Installation Effects on Highly Loaded Turboprop S-Duct Intake Proximity

Abstract

S-duct intake of a highly loaded turboprop installed on a channel wing was investigated for the interaction effects using computational fluid dynamics. Performance effects on the aerodynamic interface plane (AIP) were compared for varying the intake proximity to propeller mid-plane and nacelle hub. A wrap-around intake with a length aspect ratio of L/D = 3 was used for the analysis. Propeller slipstream was approximated with an actuator disc model. Steady-state RANS simulations was run for cruise condition. The performance was analysed in terms of total pressure recovery and distortion coefficients on AIP. Circumferential and radial distortion intensity descriptors were used along with standard coefficients for the distortion levels. Gain in total pressure recovery was achieved when the intake distance to nacelle hub was increased, whereas it was decreased with farther distance to actuator disc.

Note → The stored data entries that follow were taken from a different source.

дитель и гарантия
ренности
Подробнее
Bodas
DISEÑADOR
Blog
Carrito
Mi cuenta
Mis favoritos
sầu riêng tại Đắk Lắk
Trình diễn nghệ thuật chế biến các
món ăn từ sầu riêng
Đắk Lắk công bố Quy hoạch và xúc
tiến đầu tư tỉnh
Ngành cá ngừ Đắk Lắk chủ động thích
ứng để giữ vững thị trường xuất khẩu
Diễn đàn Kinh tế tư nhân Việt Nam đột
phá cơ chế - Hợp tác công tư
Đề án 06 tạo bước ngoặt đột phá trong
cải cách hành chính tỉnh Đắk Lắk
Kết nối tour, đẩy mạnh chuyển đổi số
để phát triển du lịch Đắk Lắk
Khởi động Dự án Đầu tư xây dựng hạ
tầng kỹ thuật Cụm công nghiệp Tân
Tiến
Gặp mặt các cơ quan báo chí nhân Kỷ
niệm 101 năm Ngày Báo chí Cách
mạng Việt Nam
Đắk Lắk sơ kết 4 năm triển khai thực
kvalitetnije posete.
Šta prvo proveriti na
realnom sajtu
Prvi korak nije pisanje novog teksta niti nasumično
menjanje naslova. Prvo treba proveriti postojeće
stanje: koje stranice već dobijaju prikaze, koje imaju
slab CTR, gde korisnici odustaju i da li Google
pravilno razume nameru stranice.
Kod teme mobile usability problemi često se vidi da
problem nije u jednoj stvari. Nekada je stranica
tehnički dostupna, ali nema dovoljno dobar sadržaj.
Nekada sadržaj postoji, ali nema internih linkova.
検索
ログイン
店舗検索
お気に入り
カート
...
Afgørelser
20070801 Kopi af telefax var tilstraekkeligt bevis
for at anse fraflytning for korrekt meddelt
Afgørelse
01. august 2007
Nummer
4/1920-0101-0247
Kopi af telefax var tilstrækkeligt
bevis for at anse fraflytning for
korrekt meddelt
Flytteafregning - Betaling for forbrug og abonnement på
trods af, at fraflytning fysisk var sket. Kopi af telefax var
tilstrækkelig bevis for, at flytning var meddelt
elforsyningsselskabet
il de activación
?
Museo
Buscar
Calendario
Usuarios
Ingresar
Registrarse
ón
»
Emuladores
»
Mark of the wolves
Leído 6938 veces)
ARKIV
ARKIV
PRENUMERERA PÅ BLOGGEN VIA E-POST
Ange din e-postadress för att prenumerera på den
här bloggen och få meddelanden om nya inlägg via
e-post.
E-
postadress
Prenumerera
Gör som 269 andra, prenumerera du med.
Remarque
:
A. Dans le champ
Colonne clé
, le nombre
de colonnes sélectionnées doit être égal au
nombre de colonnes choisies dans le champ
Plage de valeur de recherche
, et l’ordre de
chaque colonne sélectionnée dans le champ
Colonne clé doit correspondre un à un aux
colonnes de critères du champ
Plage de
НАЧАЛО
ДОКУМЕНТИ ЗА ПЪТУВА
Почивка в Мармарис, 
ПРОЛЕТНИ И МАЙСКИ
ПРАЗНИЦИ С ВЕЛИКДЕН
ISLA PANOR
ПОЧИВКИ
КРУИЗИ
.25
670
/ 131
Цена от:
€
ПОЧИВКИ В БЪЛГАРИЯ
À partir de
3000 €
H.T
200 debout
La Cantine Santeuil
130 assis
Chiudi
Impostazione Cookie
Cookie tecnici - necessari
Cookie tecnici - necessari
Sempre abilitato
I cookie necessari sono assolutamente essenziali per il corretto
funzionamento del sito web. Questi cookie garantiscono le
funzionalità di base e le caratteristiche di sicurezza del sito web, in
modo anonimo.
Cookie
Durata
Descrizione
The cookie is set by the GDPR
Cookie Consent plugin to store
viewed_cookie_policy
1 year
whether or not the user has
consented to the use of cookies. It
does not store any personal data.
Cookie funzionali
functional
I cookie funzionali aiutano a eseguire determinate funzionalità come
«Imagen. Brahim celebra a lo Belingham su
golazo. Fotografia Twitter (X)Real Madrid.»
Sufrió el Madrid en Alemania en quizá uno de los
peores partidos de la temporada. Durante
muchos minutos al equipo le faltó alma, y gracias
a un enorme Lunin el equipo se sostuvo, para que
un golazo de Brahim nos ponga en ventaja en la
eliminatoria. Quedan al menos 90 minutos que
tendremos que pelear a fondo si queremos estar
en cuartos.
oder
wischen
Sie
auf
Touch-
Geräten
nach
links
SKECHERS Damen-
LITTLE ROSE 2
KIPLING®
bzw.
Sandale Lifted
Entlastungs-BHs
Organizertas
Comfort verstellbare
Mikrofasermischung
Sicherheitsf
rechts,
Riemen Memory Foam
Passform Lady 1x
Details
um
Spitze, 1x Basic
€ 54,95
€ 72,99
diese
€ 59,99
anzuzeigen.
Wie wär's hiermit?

The larger gap between the nacelle hub and the S-duct intake increased both the distortion coefficient and circumferential intensity on the AIP, as opposed to the decrease in radial distortion intensity. A different trend was observed for the intakes closest to the actuator disc, which showed higher recovery, experienced lower distortion except in radial direction. Analysis of the swirl distortion coefficient on the intake AIP revealed multiple peaks along the circumference. The comparison of maximum positive peaks confirmed a decrease with increasing distance to nacelle hub as the radial distortion intensity. The negative swirl peak comparison revealed an increase with increasing distance to nacelle hub, similar to distortion coefficient. The results will serve as guidelines for the S-duct intake design process and its integration into highly loaded turboprop nacelle of the high-lift aircraft.